Но Джейн продолжала:
— Боже мой! Как же трудно юной девушке, совсем ребенку, за которого всегда думали отец и мать, выразить свое мнение! О, пусть даже после этого сестра будет бранить меня, но я не допущу, чтобы вы ушли от нас с таким дурным мнением о наших душах.
— Но, Джейн, — возразила Элен, — господину Рене прекрасно известно…
— Нет, Элен, нет, — прервала ее Джейн, — ничего господину Рене не известно; я прекрасно увидела это по тому, с каким видом он поднялся, чтобы попрощаться с нами, я прекрасно поняла это по его дрогнувшему голосу, когда он предложил нам встать под защиту кого-нибудь другого.
— Джейн! Джейн! — пыталась остановить ее Элен.
— Пусть господин Рене думает все, что хочет, — воскликнула Джейн, — лишь бы он не думал, что мы неблагодарны! — и, повернувшись к Рене, добавила: — Нет, сударь, устами моей сестры говорили общественные приличия, моими же устами будет говорить правда. Так вот, правда заключается в следующем: моя сестра опасается — и этот вопрос мы обсуждали с ней уже не раз — она опасается, как бы ваше двухмесячное отсутствие на борту не повредило вам в глазах Сюркуфа; она опасается, как бы ваши интересы не были поставлены под угрозу вашей услужливостью; она предпочла бы, чтобы скорее мы потеряли все наше состояние, чем вы лишились продвижения по службе, которого заслуживаете по множеству причин.
— Позвольте мне вначале ответить на эту часть опасений мадемуазель Элен. Это господин Сюркуф назначил меня вашим опекуном в то самое время, когда мое сердце обязало меня быть вашим братом; это с его одобрения я купил небольшой шлюп, который должен доставить вас в Рангун и который, идя под нейтральным флагом, не подвергнет вас опасности, угрожавшей вам на «Штандарте». Вы видели, как этим утром прямо у вас на глазах господин Сюркуф выверял стоимость улучшений, которые я намерен сделать на моем шлюпе. Ни на одном судне, какого бы водоизмещения оно ни было, вам не будет так хорошо, так уютно, как на борту «Нью-Йоркского гонца».
— Но, сударь, — преодолевая робость, отважилась заметить Элен, — разве можем мы позволить, чтобы, создавая дополнительные удобства для нашего путешествия, вы израсходовали на восемь или десять тысяч франков больше, чем потратили бы, не стань мы вашими пассажирами.

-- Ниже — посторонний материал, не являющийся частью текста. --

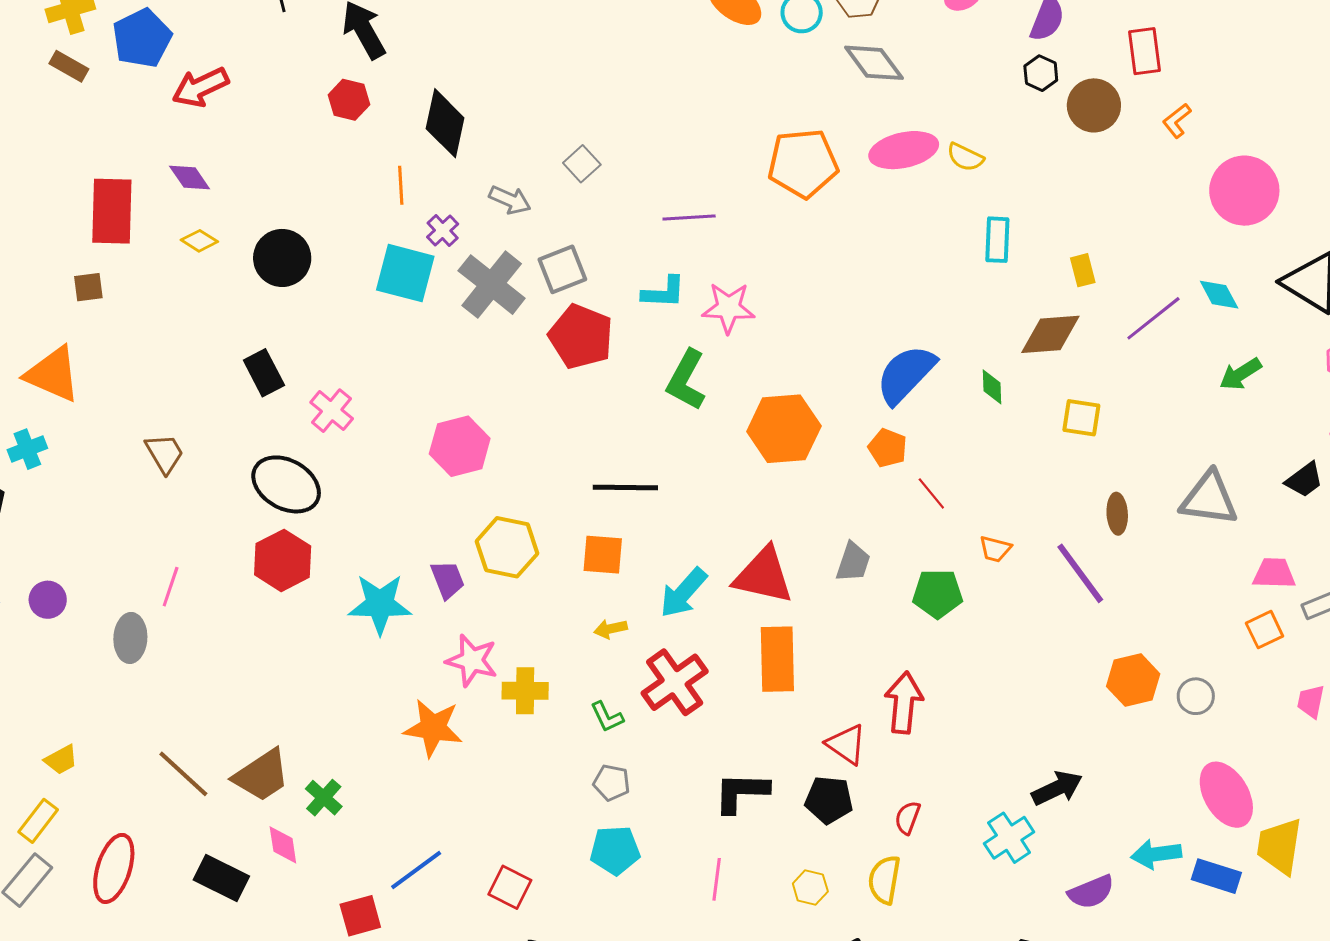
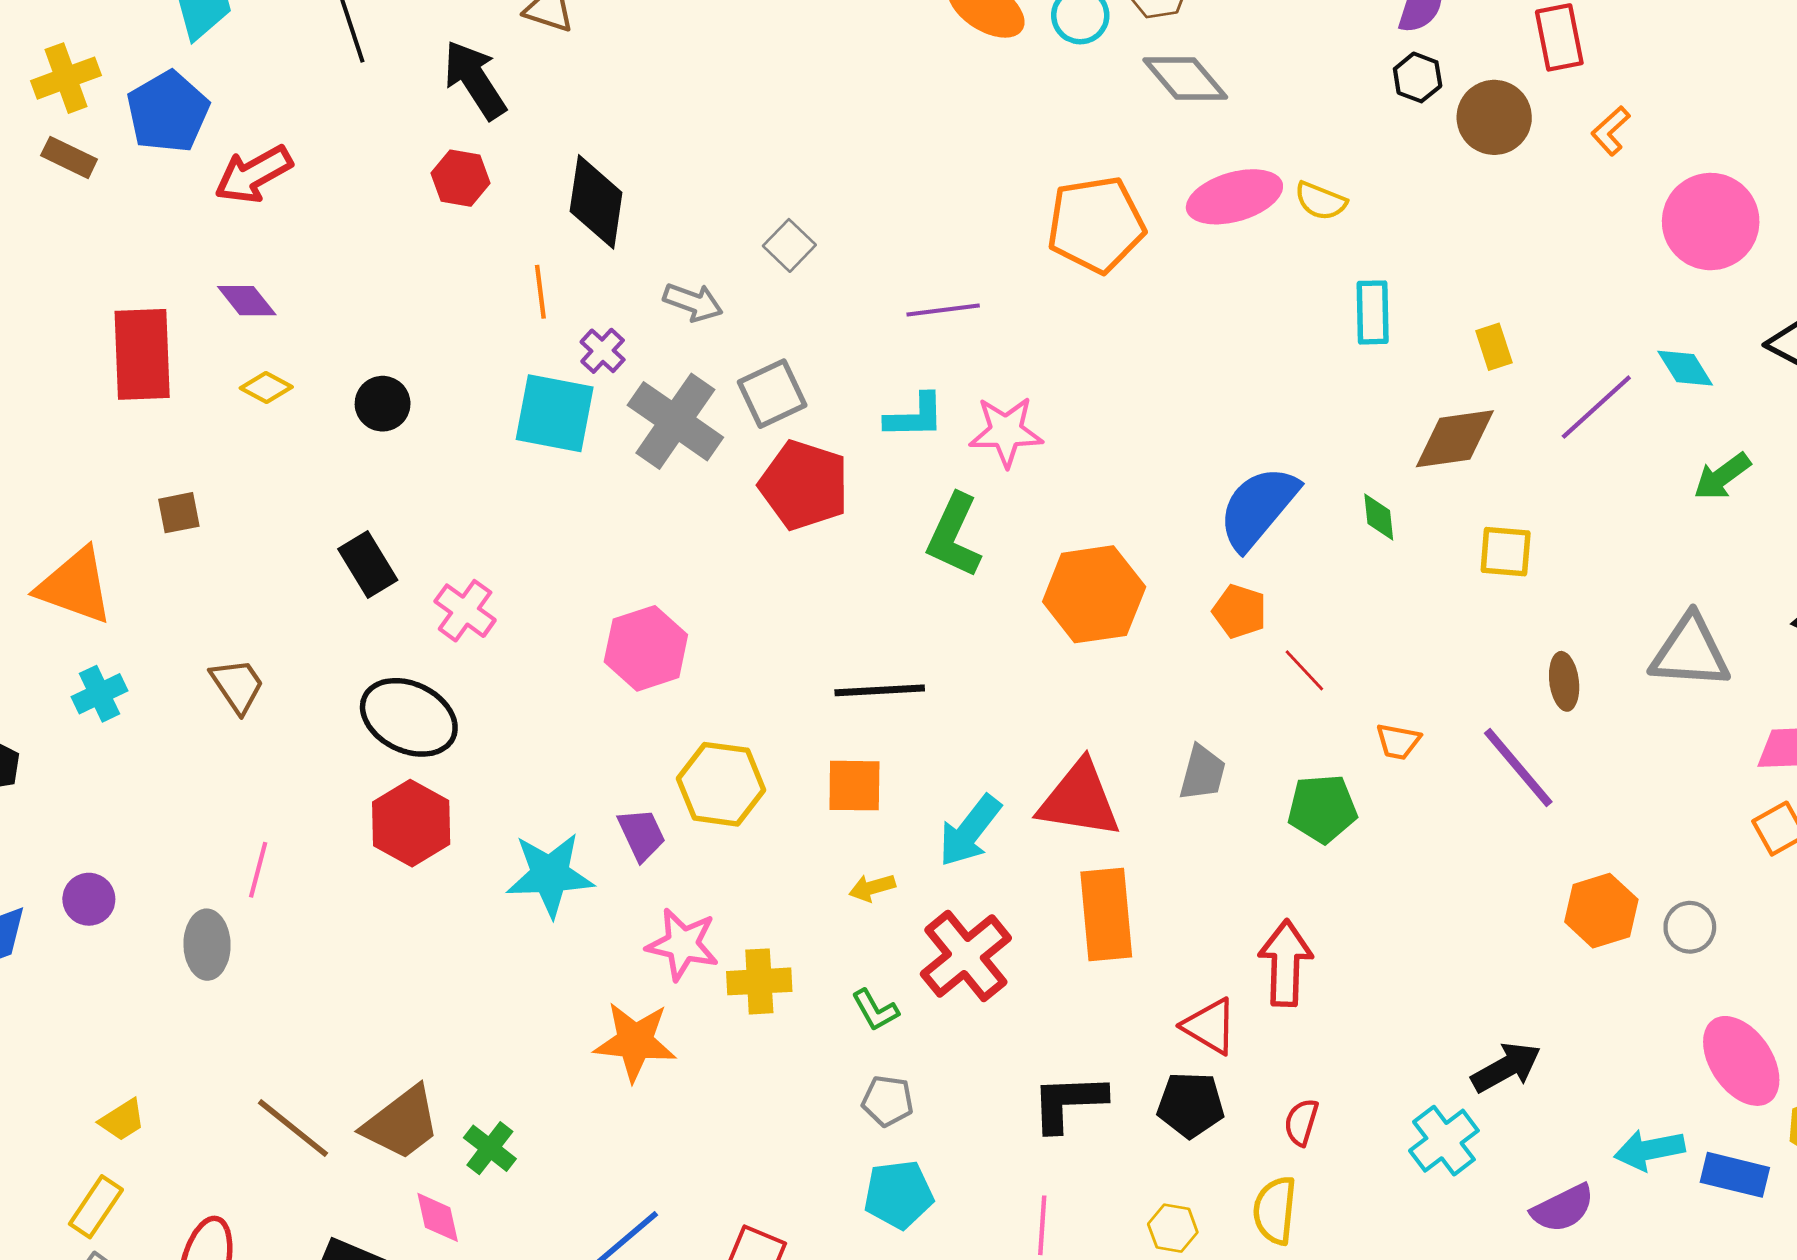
black circle: (282, 258) -> (383, 404), size x0.7
brown square: (88, 287) -> (179, 513), moved
cyan cross: (27, 449) -> (99, 694), moved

— Вы ошибаетесь, мадемуазель, — настойчиво продолжал Рене. — Это не вы направляетесь в Индию, это я направляюсь туда. Повидать Иль-де-Франс или остров Реюньон не значит увидеть Индию. Я страстный охотник. Дав себе обещание поохотиться на пантеру, тигра и слона, я держу слово, только и всего. Принимаете или не принимаете вы мое предложение сопроводить вас в ваше поместье, сам я все равно отправлюсь в Индию. Берега реки Пегу, как уверяют, являются одной из самых изобилующих тиграми и пантерами местностей во всем Бирманском королевстве. Кроме того, позвольте мне сказать вам, мои дорогие сестры, что по приезде вам необходимо будет исполнить последний и горестный долг. До сего дня эта благочестивая обязанность была возложена вами на меня; так неужели вы не позволите мне довершить этой печальной радостью то, что я начал, и, так резко и раньше срока разлучив меня с вами, навсегда лишите меня одного из тех воспоминаний, какие должны были бы стать самыми дорогими в моей жизни?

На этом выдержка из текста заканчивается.